Computational Lab #3: introduction to iterative methods

Math 56, Winter 2025

See the course GitHub page to download the notebook. Make sure to respond to all questions!

import numpy as np
import matplotlib.pyplot as plt

from lab3_helper_funcs import *

Problem 1

In this question, you will compare Richardson’s method (gradient descent with fixed stepsize) with steepest descent (with variable stepsize).

n = 200
np.random.seed(0)
A = np.random.normal(size=n)
A = (A.T @ A) + 1e-1*np.eye(n)
xtrue = np.random.normal(size=n)
b = A @ xtrue

Part (a): Complete the following functions for Richardson’s method and steepest descent.

def richardson(A, b, n_iterations=25, alpha=1.0, x0=None):
    
    # Initialization if none given
    if x0 is None:
        x = np.zeros(len(b))
    else:
        x = x0.copy()


    r = b - A @ x
    residual_norms = [ np.linalg.norm(r) ]
    solution_history = [ x.copy() ] 
    for j in range(n_iterations):
        
        ## Your code here


        residual_norms.append( np.linalg.norm(r) )
        solution_history.append(x.copy())

    return x, residual_norms, solution_history
def steepest_descent(A, b, n_iterations=25, x0=None):

    # Initialization if none given
    if x0 is None:
        x = np.zeros(len(b))
    else:
        x = x0.copy()

    r = b - A @ x
    residual_norms = [ np.linalg.norm(r) ]
    solution_history = [ x.copy() ] 
    for j in range(n_iterations):
        
        # Your code here

        residual_norms.append( np.linalg.norm(r) )
        solution_history.append(x.copy())

    return x, residual_norms, solution_history

    

Part (b): Make a plot (or two) that verifies that Richardson’s method converges when the stepsize parameter satisfies \(\alpha < \frac{2}{\lambda_{\text{max}}(\mathbf{A})}\).

Part (c): Compare the performance of steepest descent with Richardson’s method (using a good stepsize). What do you observe?

Problem 2

Next, we will compare steepest descent with the conjugate gradient method.

A = np.load("q2_A.npy")
n = A.shape[0]
xtrue = np.ones(n)
b = A @ xtrue

Part (a): Complete the following function for the conjugate gradient (CG) method.

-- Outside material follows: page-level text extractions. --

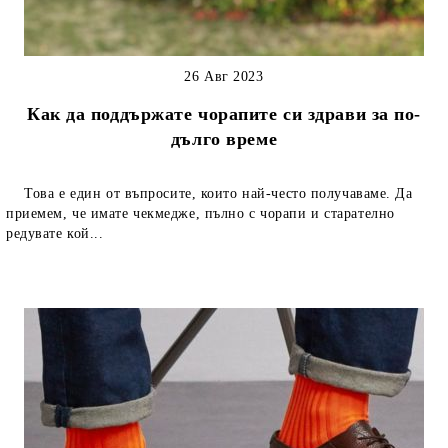
26 Авг 2023
Как да поддържате чорапите си здрави за по-
дълго време
Това е един от въпросите, които най-често получаваме. Да
приемем, че имате чекмедже, пълно с чорапи и старателно
редувате кой...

def conjugate_gradients(A, b, n_iterations=25, x0=None):

    # Initialization if none given
    if x0 is None:
        x = np.zeros(len(b))
    else:
        x = x0.copy()

    r = b - A @ x # set r0
    d = r # set d0 = r0

    residual_norms = [ np.linalg.norm(r) ]
    solution_history = [ x.copy() ] 
    for j in range(n_iterations):

        # Your code here
        

        residual_norms.append( np.linalg.norm(r) )
        solution_history.append(x.copy())

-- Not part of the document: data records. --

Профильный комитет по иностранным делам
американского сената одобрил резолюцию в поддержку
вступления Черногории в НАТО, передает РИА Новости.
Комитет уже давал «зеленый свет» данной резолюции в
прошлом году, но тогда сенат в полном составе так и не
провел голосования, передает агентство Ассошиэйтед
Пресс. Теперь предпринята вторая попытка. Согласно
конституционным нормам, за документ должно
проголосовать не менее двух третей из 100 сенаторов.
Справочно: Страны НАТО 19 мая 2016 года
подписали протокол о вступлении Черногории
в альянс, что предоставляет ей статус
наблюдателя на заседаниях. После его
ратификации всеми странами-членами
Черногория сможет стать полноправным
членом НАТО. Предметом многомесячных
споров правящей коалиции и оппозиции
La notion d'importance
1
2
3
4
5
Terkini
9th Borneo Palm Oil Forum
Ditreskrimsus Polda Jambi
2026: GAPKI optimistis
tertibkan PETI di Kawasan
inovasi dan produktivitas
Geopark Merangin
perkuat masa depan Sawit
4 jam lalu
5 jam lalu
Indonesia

    return x, residual_norms, solution_history

    

Part (b): Make a plot using plt.semilogy() which verifies the error bound \[ \| \mathbf{x}^* - \mathbf{x}_k \|_{\mathbf{A}} \leq \left( \frac{ \kappa - 1 }{ \kappa + 1 } \right)^k \| \mathbf{x}^* - \mathbf{x}_0 \|_{\mathbf{A}} \] for steepest descent, as well as the error bound \[ \| \mathbf{x}^* - \mathbf{x}_k \|_{\mathbf{A}} \leq 2 \left( \frac{ \sqrt{\kappa} - 1 }{ \sqrt{\kappa} + 1 } \right)^k \| \mathbf{x}^* - \mathbf{x}_0 \|_{\mathbf{A}} \] for the CG method. Describe anything that you notice about the behavior of the curves.

Response:

Part (c): Based on our discussions in class, can you explain why the CG method converges so quickly for this matrix \(\mathbf{A}\)?

Problem 3

In this problem, you will investigate the preconditioned conjugate gradient method. Load the matrices \(\mathbf{L}\) and \(\mathbf{W}\), and then form the matrix \(\mathbf{A} = \mathbf{L}^T \mathbf{W} \mathbf{L}\).

L = np.load("q3_L.npy")
W = np.load("q3_W.npy")
A = L.T @ W @ L
plt.imshow(L)
plt.show()

Part (a): Draw a random vector \(\mathbf{b}\) and solve \(\mathbf{A} \mathbf{x} = \mathbf{b}\) using CG. Then, solve the same system but using preconditioned CG with preconditioner \(\mathbf{M} = \mathbf{L}^T \mathbf{L}\). Make a plot of the iteration index versus the residual norm.

np.random.seed(0)
M = L.T @ L
b = np.random.normal(size=A.shape[0])
def preconditioned_conjugate_gradients(A, b, M, n_iterations=25, x0=None):

    if x0 is None:
        x = np.zeros(len(b))
    else:
        x = x0.copy()

    r = b - A @ x  # Initial residual r0
    z = np.linalg.solve(M, r)  # Preconditioned residual z0
    d = z.copy()  # Initial direction

    residual_norms = [np.linalg.norm(r)]
    solution_history = [x.copy()]

    for j in range(n_iterations):
        Ad = A @ d
        alpha = np.dot(r, z) / np.dot(d, Ad)  # Step size
        x += alpha * d  # Update solution
        r_new = r - alpha * Ad  # Update residual
        z_new = np.linalg.solve(M, r_new)  # Apply preconditioner
        beta = np.dot(r_new, z_new) / np.dot(r, z)  # Update coefficient
        d = z_new + beta * d  # Update direction

        r, z = r_new, z_new  # Update residuals for next iteration
        residual_norms.append(np.linalg.norm(r))
        solution_history.append(x.copy())


    return x, residual_norms, solution_history

Part (b): Can you explain why \(\mathbf{M}\) is a good preconditioner? Make a plot to support your answer.

Response:

Bonus: modify your code for preconditioned CG so that any factorization of \(\mathbf{M}\) used for applying \(\mathbf{M}^{-1}\) is re-used across the iterations of preconditioned CG.